Organizations using ANSYS structural mechanics simulation software expect the accuracy, efficiency and throughput required to generate reliable designs as quickly as possible. ANSYS has worked with Intel to make sure that these companies can leverage the latest Intel® Xeon® E5 v3 processors and Xeon Phi™ coprocessors for their simulation workloads.

Structural mechanics simulations often require a large amount of computing resources including memory, disk space and I/O. This impacts time spent computing. Because CPU clock rates are not increasing as quickly as they were a decade ago, faster CPUs cannot be counted on to maintain the computing pace. The new performance paradigm is parallel computing that leverages the swelling number of CPU cores that continues to grow every couple of years to deliver increased computations at each clock cycle. This has resulted in significant performance gains for structural simulation software. But engineers are always trying to minimize simulation times so that they can increase the complexity of their models (for example, by increased mesh density or nonlinear behavior) or simply run more simulations in a given period of time.

One way to speed up structural mechanics simulations is to make full use of the latest available hardware. The computer industry has delivered enormous increases in computing performance with continued platform advancements, including more compute cores per CPU, integrated I/O processor (yielding higher memory bandwidth), additional and faster memory (channels), larger L3 cache size, faster disk storage (like solid-state drives for ANSYS Mechanical), faster interconnects, and Intel Advanced Vector Extensions 2 (AVX2) support. Intel and ANSYS continue to work together so that ANSYS solutions can take advantage of these hardware advances.

LEVERAGING INTEL XEON E5 V3 PROCESSORS

ANSYS structural mechanics products have supported parallel processing over two decades, allowing engineers to effectively use multi-core processors and/or clusters to speed up their simulations. With the launch of release 16.0, ANSYS continues its sustained investment by adding capabilities to exploit the latest Intel processor technologies.

With Intel’s latest Xeon E5 v3 processors, ANSYS users will see significant reduction in simulation runtimes, mainly due to the additional cores (up to 18), Intel AVX2 support, larger L3 cache (up to 35 MB), and higher memory speed (up to 2,133 MHz). ANSYS Mechanical 16.0 shows improved performance for the E5 v3 generation of processors from Intel, code-named Haswell.
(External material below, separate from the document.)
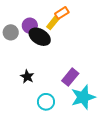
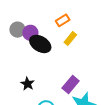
yellow rectangle: (53, 23) -> (70, 38), moved
gray circle: (11, 32) -> (17, 30), moved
The E5 v3 system is on average 20 percent faster than E5 v2 for iterative solver benchmarks (usually good measures of memory bandwidth speed) and on average 40 percent faster than E5 v2 for direct solver benchmarks (usually good measures of raw compute speed).

LEVERAGING INTEL XEON PHI COPROCESSORS

To leverage cutting-edge hardware advancements to deliver faster engineering simulation technology, ANSYS has worked with NVIDIA since the release of ANSYS 13.0 to develop and release parallel solver execution on general-purpose graphics processing units (GPUs). GPUs can now speed up fluids, structural and electromagnetic simulations to increase the value of ANSYS high-performance computing (HPC) capabilities.

Recently, Intel released the Xeon Phi series of coprocessors that are similar in design to high-end GPUs. They are full-height cards that plug into a PCI Express slot and require at least 200 watts of additional power. However, the coprocessors are not meant for graphics and have no connections for graphical display output (for example, HDMI or a display port). Each Xeon Phi coprocessor contains roughly 60 cores that can perform computations at just over 1 teraflop and has 8 GB to 16 GB of GDDR5 memory to provide significant amounts of memory bandwidth. This new hardware accelerator can potentially speed up structural mechanics simulations.

IMPLEMENTATION

Simulation speedup factors
Overall simulation speedup factors using Intel Xeon Phi coprocessors with ANSYS Mechanical 16.0

Benchmark setup

Before starting the implementation to support Xeon Phi coprocessors in structural mechanics products, ANSYS required that:

  • The user experience would be straightforward and simple
  • Xeon Phi hardware must never slow down the simulation and, when applicable, should accelerate it.
  • Xeon Phi would not compromise the accuracy of the solution.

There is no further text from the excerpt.